> _MATERIAL TO PROCESS_:

···

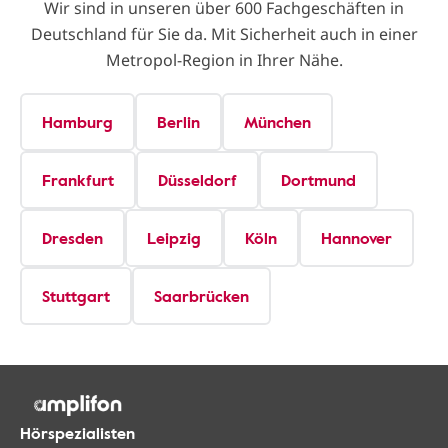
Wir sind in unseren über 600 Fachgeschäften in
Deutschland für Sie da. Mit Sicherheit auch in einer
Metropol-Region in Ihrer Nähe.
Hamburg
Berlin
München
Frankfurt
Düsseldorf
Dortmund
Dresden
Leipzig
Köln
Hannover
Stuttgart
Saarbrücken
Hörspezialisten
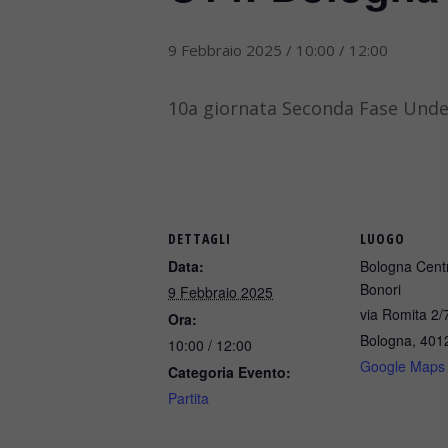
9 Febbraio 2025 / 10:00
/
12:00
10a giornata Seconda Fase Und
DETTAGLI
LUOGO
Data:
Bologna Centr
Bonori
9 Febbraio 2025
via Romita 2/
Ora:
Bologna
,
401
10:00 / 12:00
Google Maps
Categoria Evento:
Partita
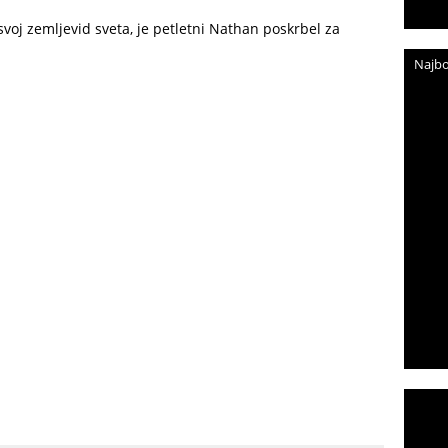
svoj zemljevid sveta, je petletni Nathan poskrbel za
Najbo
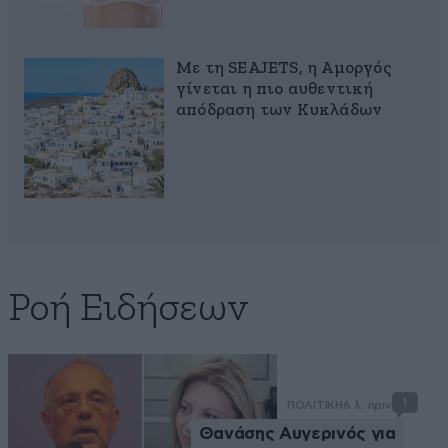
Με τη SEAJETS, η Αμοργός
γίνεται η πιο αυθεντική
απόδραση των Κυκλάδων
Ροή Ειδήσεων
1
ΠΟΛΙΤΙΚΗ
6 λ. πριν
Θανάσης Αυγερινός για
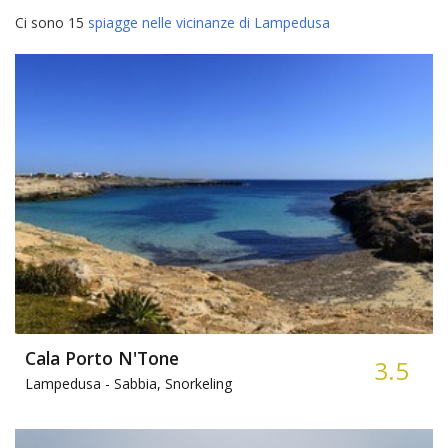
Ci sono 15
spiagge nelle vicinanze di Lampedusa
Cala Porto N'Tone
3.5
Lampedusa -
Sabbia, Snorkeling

···

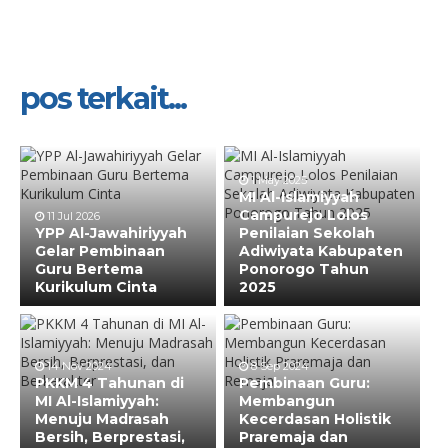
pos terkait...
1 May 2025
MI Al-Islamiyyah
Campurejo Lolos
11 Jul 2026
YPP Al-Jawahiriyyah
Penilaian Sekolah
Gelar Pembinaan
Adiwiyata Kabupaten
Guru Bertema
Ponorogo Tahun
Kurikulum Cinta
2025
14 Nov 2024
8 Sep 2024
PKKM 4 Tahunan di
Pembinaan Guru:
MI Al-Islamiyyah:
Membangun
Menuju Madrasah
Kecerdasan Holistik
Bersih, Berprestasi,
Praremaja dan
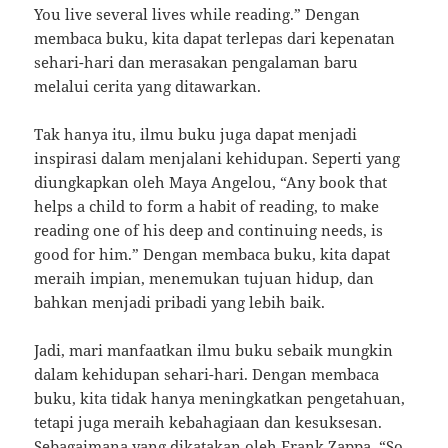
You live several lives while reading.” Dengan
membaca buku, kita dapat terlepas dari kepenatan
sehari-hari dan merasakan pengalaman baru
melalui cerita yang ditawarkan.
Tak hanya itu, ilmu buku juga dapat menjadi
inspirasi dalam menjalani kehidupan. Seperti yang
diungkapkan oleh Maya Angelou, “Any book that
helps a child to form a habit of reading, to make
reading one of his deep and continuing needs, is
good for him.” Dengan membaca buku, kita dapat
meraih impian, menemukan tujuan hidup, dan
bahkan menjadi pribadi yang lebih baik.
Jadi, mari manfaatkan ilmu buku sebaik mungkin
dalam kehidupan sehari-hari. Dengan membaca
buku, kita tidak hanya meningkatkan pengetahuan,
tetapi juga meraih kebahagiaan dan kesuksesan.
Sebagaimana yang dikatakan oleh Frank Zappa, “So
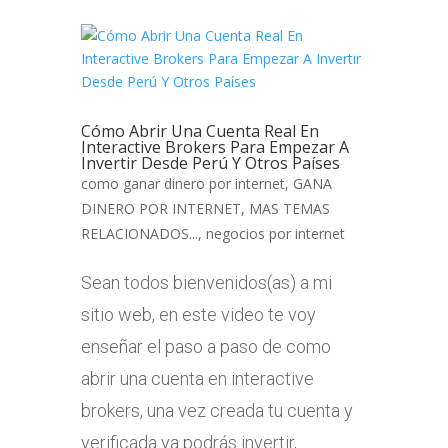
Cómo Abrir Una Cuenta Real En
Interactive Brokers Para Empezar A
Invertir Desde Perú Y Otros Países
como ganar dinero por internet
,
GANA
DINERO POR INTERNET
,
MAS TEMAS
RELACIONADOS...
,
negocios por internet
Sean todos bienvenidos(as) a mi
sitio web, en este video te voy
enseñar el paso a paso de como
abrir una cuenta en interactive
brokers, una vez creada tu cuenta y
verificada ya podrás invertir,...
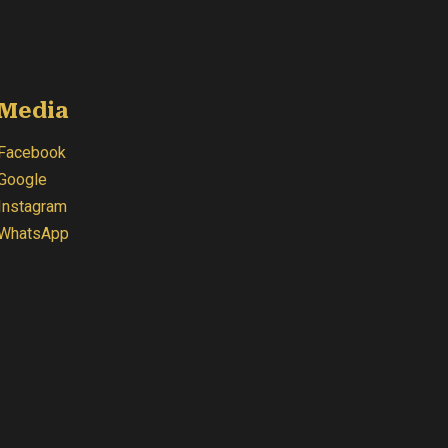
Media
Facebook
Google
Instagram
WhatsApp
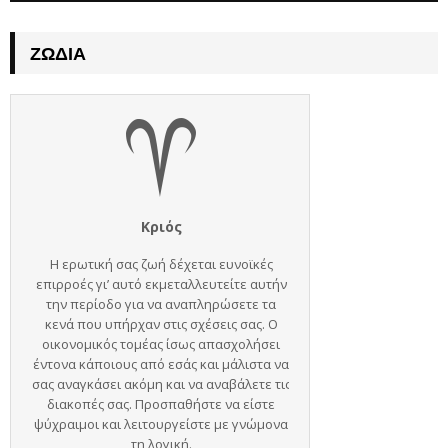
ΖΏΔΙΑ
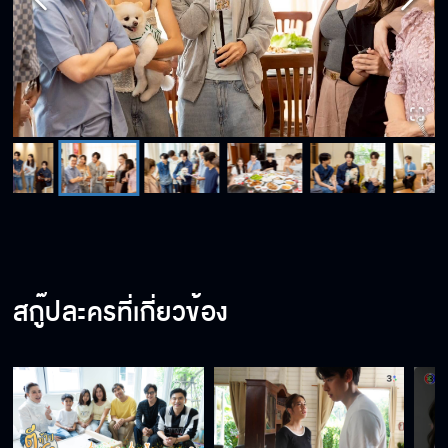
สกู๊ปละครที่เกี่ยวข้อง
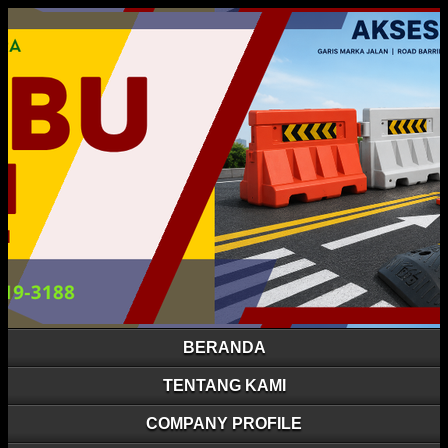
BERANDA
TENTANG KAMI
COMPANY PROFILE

···

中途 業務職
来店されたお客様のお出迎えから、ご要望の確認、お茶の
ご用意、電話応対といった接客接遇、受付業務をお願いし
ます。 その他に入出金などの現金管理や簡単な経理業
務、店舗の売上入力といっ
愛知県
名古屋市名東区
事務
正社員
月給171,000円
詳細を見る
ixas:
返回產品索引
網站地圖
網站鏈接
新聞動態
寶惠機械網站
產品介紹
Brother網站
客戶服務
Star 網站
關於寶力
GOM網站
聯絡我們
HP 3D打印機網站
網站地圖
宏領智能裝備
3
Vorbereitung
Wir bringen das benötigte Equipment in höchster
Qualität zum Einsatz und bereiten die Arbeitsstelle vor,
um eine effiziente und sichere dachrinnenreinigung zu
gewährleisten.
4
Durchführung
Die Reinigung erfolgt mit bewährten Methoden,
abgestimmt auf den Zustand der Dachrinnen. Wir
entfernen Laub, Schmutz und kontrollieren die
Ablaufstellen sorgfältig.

···

> _YOUR ASSIGNMENT_: Whenever the word "meraih" occurs in a line above, copy that line.

> _RESULT OF THIS TASK_:
meraih impian, menemukan tujuan hidup, dan
tetapi juga meraih kebahagiaan dan kesuksesan.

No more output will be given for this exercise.